(Collection entries)
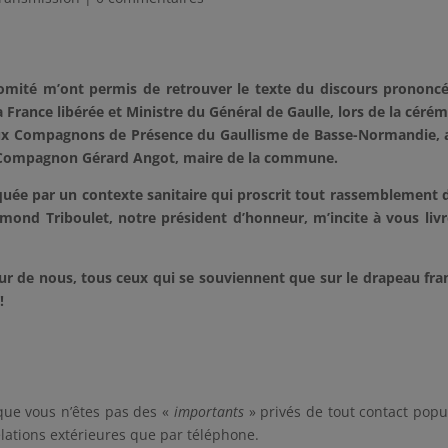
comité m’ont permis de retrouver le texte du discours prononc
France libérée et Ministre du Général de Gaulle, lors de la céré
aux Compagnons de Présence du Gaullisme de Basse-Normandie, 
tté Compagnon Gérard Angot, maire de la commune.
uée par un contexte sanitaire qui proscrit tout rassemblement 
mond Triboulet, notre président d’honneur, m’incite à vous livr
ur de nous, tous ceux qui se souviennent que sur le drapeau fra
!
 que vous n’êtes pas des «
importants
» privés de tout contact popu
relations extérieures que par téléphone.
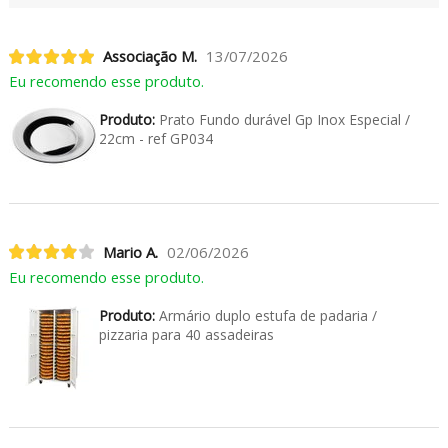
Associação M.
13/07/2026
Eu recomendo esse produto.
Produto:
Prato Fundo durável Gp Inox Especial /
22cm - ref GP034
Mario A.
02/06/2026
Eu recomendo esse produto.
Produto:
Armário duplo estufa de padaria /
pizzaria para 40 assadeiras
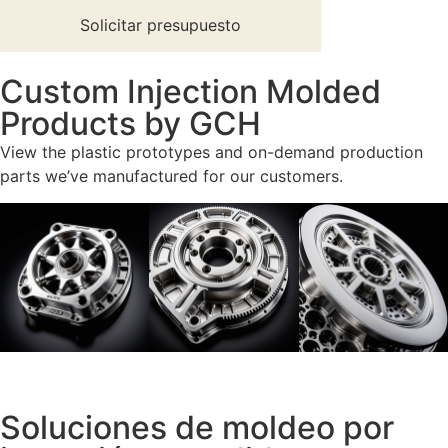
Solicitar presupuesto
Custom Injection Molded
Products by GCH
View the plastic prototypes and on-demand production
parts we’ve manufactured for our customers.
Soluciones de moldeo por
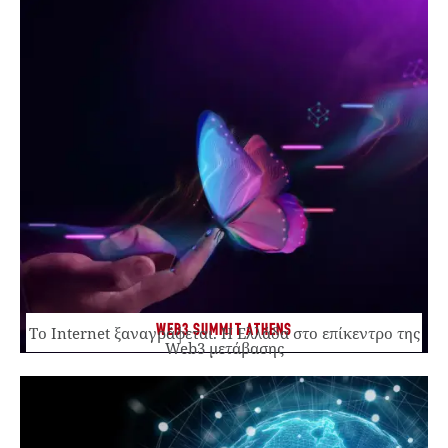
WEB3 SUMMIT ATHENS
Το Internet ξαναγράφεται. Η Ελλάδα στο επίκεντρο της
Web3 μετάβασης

DIRECTIONS FOR THIS TASK — Please restate the lines above exactly, starting at the first line of the data and stopping at the line containing "WEB3 SUMMIT ATHENS", which is included. Omit pictures.

ANSWER TO THIS PROBLEM —
comité m’ont permis de retrouver le texte du discours prononc
France libérée et Ministre du Général de Gaulle, lors de la céré
aux Compagnons de Présence du Gaullisme de Basse-Normandie, 
tté Compagnon Gérard Angot, maire de la commune.
uée par un contexte sanitaire qui proscrit tout rassemblement 
mond Triboulet, notre président d’honneur, m’incite à vous livr
ur de nous, tous ceux qui se souviennent que sur le drapeau fra
!
 que vous n’êtes pas des «
importants
» privés de tout contact popu
relations extérieures que par téléphone.
Associação M.
13/07/2026
Eu recomendo esse produto.
Produto:
Prato Fundo durável Gp Inox Especial /
22cm - ref GP034
Mario A.
02/06/2026
Eu recomendo esse produto.
Produto:
Armário duplo estufa de padaria /
pizzaria para 40 assadeiras
Solicitar presupuesto
Custom Injection Molded
Products by GCH
View the plastic prototypes and on-demand production
parts we’ve manufactured for our customers.
Soluciones de moldeo por
WEB3 SUMMIT ATHENS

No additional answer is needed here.